A piora do orçamento das famílias tem como pano de fundo o elevado patamar da taxa de juros, atualmente em 13,75% ao ano, a inflação ainda alta – o IPCA fechou 2022 em 5,79% -, sobretudo para os mais pobres, a inadimplência também elevada e o fim dos estímulos fiscais.

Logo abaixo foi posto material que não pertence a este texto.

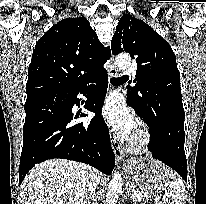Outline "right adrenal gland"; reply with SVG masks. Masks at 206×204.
I'll return each instance as SVG.
<instances>
[{
    "label": "right adrenal gland",
    "instance_id": "2a0ac1e0",
    "mask_svg": "<svg viewBox=\"0 0 206 204\" xmlns=\"http://www.w3.org/2000/svg\"><path fill=\"white\" fill-rule=\"evenodd\" d=\"M89 199H91V196H89V197H86V200L87 201H89ZM83 204H85V201H84V203ZM90 204V203H89Z\"/></svg>",
    "mask_w": 206,
    "mask_h": 204
}]
</instances>
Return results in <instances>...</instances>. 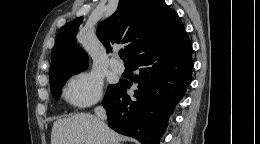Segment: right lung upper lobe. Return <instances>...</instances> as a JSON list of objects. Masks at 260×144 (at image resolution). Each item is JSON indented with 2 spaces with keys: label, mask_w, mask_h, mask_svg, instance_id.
I'll return each instance as SVG.
<instances>
[{
  "label": "right lung upper lobe",
  "mask_w": 260,
  "mask_h": 144,
  "mask_svg": "<svg viewBox=\"0 0 260 144\" xmlns=\"http://www.w3.org/2000/svg\"><path fill=\"white\" fill-rule=\"evenodd\" d=\"M82 21V17L76 18L60 29L52 51L49 76L87 67L88 55L75 38ZM185 33L178 14L164 0H120L115 13L100 22L97 29V36L107 52L113 44H124L129 61L177 41Z\"/></svg>",
  "instance_id": "1"
}]
</instances>
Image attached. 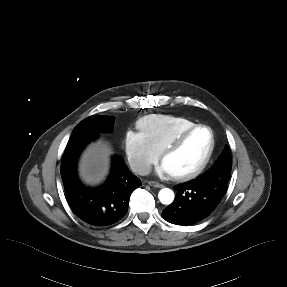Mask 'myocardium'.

No início de 2022, o governo Jair Bolsonaro adotou uma série de medidas para estimular a economia, como a antecipação de 13.º salário de aposentados, a liberação de recursos do Fundo de Garantia do Tempo de Serviço (FGTS) e a ampliação do Auxílio Brasil – hoje Bolsa Família – de R$ 400 para R$ 600.

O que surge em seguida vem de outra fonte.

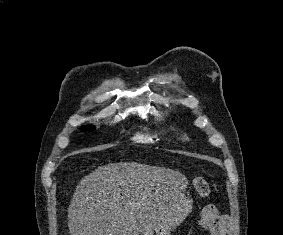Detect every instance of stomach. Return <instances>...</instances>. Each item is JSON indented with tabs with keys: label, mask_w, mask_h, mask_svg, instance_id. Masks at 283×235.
I'll return each instance as SVG.
<instances>
[{
	"label": "stomach",
	"mask_w": 283,
	"mask_h": 235,
	"mask_svg": "<svg viewBox=\"0 0 283 235\" xmlns=\"http://www.w3.org/2000/svg\"><path fill=\"white\" fill-rule=\"evenodd\" d=\"M192 210V200L184 192L177 194L170 214L141 235H170L173 226L180 224Z\"/></svg>",
	"instance_id": "obj_1"
}]
</instances>
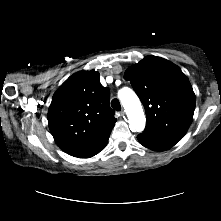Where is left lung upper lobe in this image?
<instances>
[{
    "instance_id": "5c2ea615",
    "label": "left lung upper lobe",
    "mask_w": 221,
    "mask_h": 221,
    "mask_svg": "<svg viewBox=\"0 0 221 221\" xmlns=\"http://www.w3.org/2000/svg\"><path fill=\"white\" fill-rule=\"evenodd\" d=\"M142 101L146 128L185 135L193 120L195 94L178 66L156 56H148L125 72Z\"/></svg>"
}]
</instances>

"Será um contexto em que as transferências de renda devem crescer menos, acabou o 13.º salário para aposentados e pensionistas e a liberação de FGTS, ou seja, todo esse estímulo fiscal que ajudou o consumo até aqui. E o mercado de trabalho dá sinais de desaquecimento", diz Thiago Xavier, economista da consultoria Tendências.

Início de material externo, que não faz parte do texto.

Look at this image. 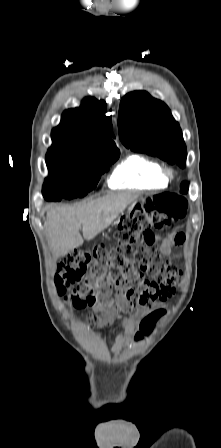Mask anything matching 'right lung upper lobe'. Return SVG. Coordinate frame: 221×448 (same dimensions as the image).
<instances>
[{"instance_id": "obj_1", "label": "right lung upper lobe", "mask_w": 221, "mask_h": 448, "mask_svg": "<svg viewBox=\"0 0 221 448\" xmlns=\"http://www.w3.org/2000/svg\"><path fill=\"white\" fill-rule=\"evenodd\" d=\"M105 110V101L87 97L79 108L64 111L60 125L52 130L49 151L60 150L84 157L119 152L113 140L111 117L105 116Z\"/></svg>"}]
</instances>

A economista Marina Garrido, do Ibre, destaca que a inadimplência deve continuar subindo até meados deste ano. De acordo com pesquisa da Confederação Nacional do Comércio de Bens, Serviços e Turismo (CNC), 30,3% das famílias brasileiras tinham alguma dívida atrasada em novembro. Dos consumidores com renda mensal de até dez salários mínimos, 34,1% atrasaram dívidas, a maior proporção da série, iniciada em 2010.
"Isso é muito preocupante. Antes, por exemplo, todo mundo conseguia cartão de crédito. Agora, os bancos avaliam mais se vão ou não dar cartão para alguém. Aí, sem cartão, a pessoa consome menos", diz Marina.
<b>Dívidas</b>
Professora da rede pública de Guarulhos, Yve de Oliveira é um retrato desse cenário. Endividada, vai cortar compras neste ano. Até o ano passado, ela morava com os pais, mas precisou se mudar e comprar móveis para o apartamento que alugou. Yve já tinha algumas dívidas com bancos, mas, com a mudança e passando a pagar aluguel, a situação se deteriorou.
"Na ignorância financeira, sempre que não tinha dinheiro, pegava um empréstimo. Aí, quando não conseguia pagar uma parcela, o banco oferecia um novo empréstimo. Virou uma bola de neve e, no ano passado, virou um tsunami", diz.
Yve conta que, hoje, 70% do seu salário paga dívidas. "No mês passado, sobraram R$ 67 para me divertir. Agora, não tenho ambição de comprar nada."